- [YOUR ASSIGNMENT] Search each line below for "Developer", then return the lines where it appears.
▼
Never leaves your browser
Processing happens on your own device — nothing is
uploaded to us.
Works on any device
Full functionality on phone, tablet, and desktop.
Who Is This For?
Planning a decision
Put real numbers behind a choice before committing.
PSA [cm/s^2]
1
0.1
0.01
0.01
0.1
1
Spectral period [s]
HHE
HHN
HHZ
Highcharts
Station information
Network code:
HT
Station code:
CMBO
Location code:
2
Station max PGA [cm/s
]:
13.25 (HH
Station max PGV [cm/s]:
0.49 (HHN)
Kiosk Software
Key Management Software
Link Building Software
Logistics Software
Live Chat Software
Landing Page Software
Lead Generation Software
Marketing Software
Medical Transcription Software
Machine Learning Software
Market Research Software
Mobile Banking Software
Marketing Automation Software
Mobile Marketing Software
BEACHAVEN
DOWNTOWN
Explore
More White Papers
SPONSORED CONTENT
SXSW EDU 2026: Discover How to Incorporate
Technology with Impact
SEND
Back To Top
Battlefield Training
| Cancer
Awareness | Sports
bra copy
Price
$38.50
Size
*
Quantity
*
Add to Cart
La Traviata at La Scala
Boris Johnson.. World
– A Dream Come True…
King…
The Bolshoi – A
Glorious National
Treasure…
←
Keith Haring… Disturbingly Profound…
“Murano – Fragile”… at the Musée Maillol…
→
▲
▼
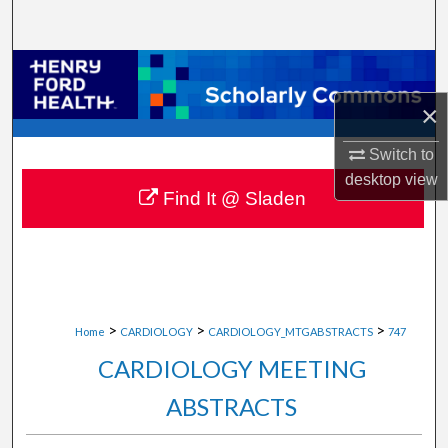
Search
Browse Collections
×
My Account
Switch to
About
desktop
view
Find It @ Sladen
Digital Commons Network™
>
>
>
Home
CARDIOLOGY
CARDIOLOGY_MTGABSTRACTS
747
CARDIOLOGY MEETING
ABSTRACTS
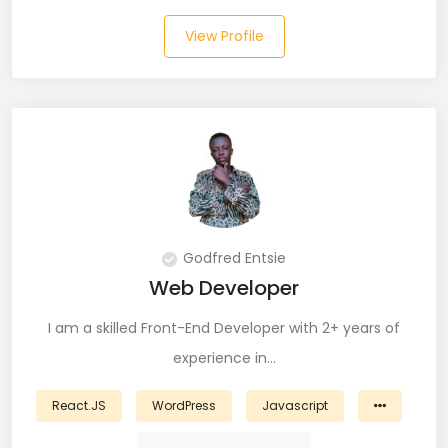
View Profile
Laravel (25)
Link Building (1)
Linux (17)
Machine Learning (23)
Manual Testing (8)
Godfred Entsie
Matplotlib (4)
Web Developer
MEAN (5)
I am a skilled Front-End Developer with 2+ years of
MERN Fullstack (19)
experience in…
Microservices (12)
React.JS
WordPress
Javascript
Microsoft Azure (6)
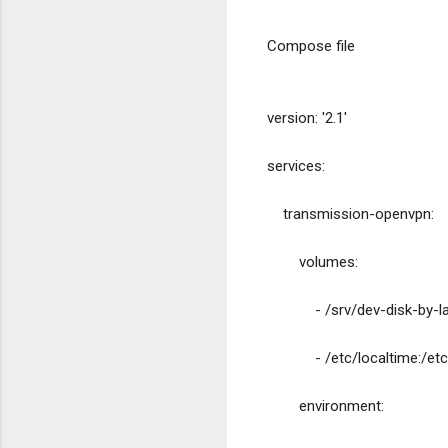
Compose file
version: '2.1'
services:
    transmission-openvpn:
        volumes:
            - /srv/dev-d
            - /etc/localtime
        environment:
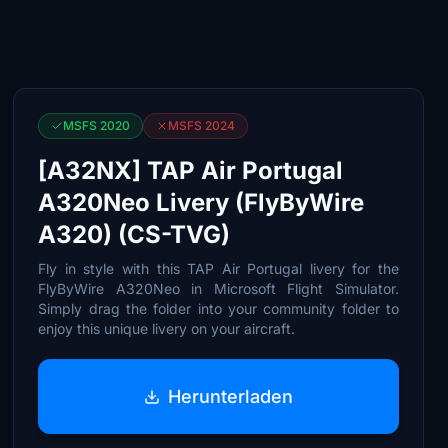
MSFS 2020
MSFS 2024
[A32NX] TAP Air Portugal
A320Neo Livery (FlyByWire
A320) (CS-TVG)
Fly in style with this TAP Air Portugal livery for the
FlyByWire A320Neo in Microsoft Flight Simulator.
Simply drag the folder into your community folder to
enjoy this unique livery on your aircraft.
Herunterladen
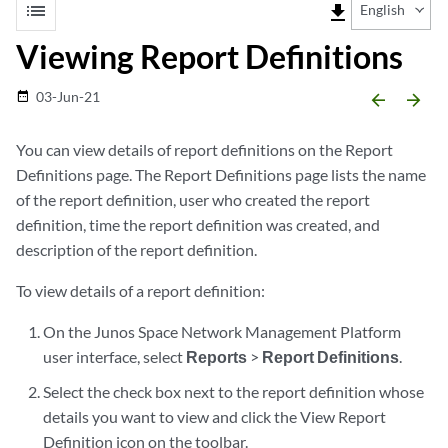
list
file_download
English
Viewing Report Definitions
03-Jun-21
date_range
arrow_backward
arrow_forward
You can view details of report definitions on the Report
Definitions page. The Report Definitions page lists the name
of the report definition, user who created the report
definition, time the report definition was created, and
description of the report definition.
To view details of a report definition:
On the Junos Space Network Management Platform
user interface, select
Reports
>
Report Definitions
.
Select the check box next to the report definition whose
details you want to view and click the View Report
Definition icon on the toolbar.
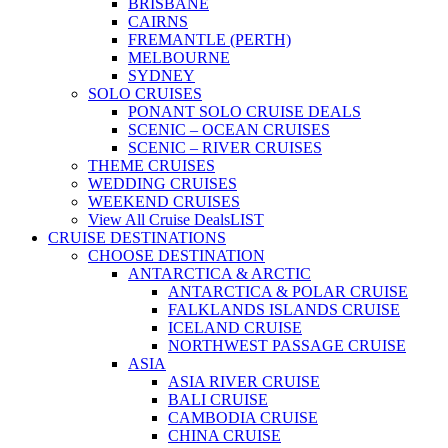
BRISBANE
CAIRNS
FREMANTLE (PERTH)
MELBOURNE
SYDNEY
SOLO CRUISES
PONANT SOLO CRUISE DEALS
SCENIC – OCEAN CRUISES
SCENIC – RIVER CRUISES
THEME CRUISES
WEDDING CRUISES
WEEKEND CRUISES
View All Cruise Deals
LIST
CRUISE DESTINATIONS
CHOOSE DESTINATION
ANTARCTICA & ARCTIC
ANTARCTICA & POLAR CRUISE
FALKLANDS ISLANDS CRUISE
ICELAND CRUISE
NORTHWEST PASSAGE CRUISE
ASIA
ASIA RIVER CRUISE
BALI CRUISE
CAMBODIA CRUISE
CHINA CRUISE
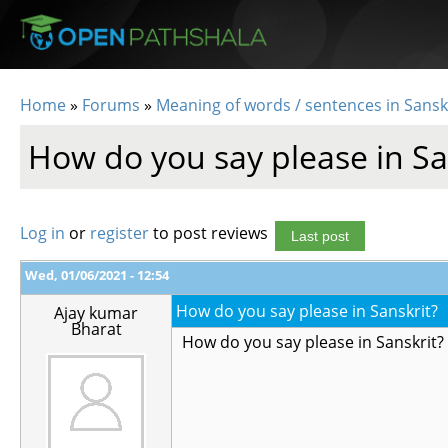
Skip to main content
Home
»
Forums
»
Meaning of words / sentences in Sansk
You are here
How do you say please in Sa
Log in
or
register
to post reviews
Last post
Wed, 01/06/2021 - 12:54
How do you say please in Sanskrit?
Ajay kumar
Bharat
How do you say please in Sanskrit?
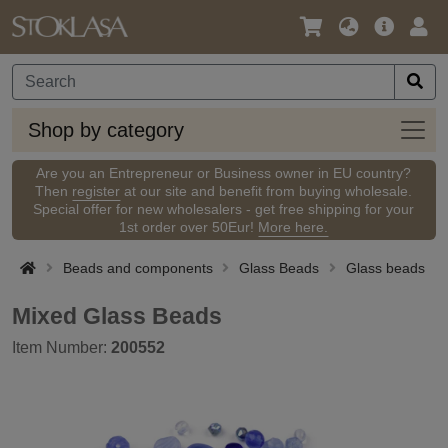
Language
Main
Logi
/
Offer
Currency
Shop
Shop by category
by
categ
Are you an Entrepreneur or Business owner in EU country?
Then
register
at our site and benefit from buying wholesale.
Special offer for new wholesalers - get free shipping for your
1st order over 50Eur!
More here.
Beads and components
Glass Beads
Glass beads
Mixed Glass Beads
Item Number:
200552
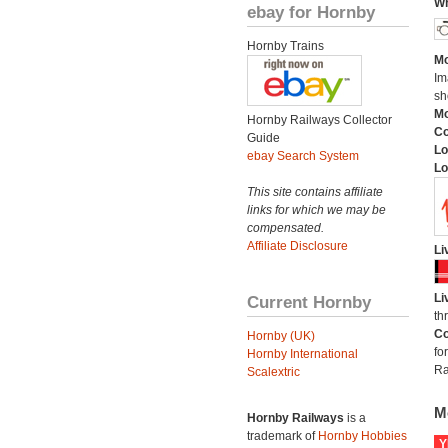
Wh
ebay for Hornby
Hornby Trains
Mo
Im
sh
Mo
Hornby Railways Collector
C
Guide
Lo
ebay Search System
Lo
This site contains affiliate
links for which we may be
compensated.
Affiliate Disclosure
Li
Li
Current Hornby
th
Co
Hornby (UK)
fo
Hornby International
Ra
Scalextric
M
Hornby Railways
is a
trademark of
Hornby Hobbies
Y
▲
▼
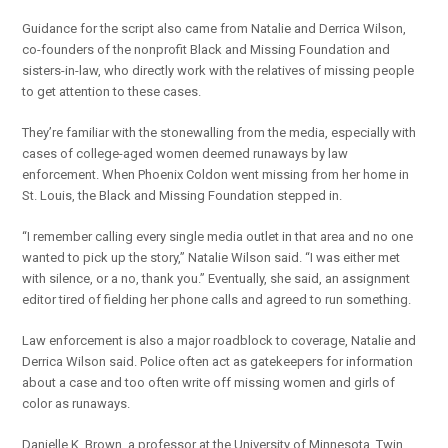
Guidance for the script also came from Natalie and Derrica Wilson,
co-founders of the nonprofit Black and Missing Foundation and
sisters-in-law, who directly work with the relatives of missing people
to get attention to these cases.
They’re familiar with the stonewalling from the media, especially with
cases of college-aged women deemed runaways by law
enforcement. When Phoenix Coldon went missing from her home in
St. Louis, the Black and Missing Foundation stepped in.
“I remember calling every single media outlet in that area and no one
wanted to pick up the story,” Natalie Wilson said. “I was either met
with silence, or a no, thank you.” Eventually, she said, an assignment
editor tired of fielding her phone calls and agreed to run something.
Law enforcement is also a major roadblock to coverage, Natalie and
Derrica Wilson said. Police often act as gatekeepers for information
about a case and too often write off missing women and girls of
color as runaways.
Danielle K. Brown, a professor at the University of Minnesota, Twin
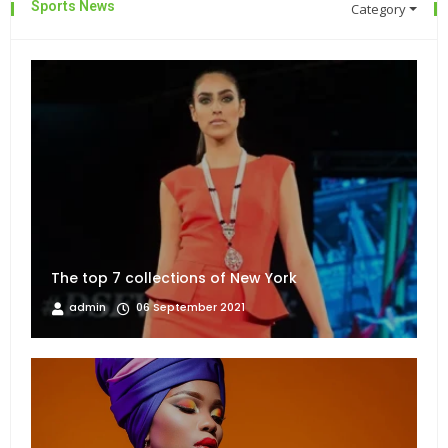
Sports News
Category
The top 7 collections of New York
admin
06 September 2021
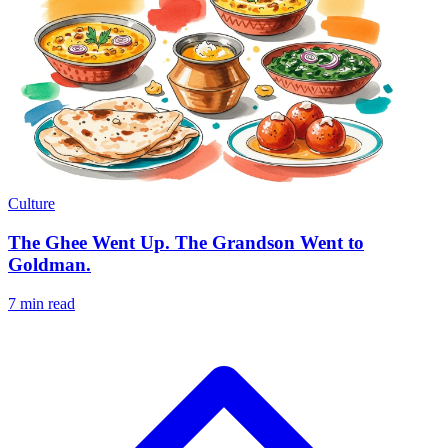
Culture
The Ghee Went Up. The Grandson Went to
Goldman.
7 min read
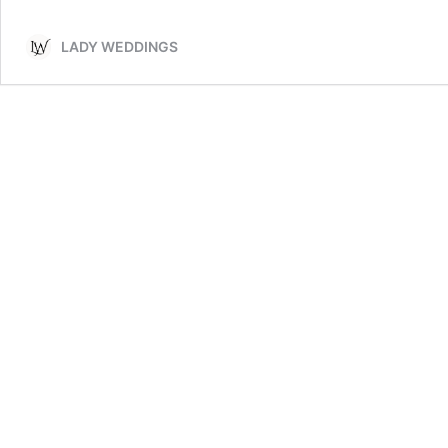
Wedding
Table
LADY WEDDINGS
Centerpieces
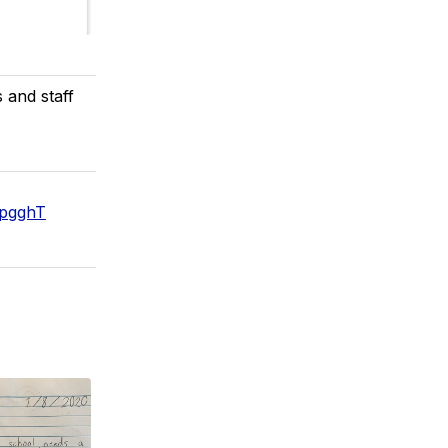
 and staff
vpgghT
▲
- [OUTPUT BELOW]
Web Developer
I am a skilled Front-End Developer with 2+ years of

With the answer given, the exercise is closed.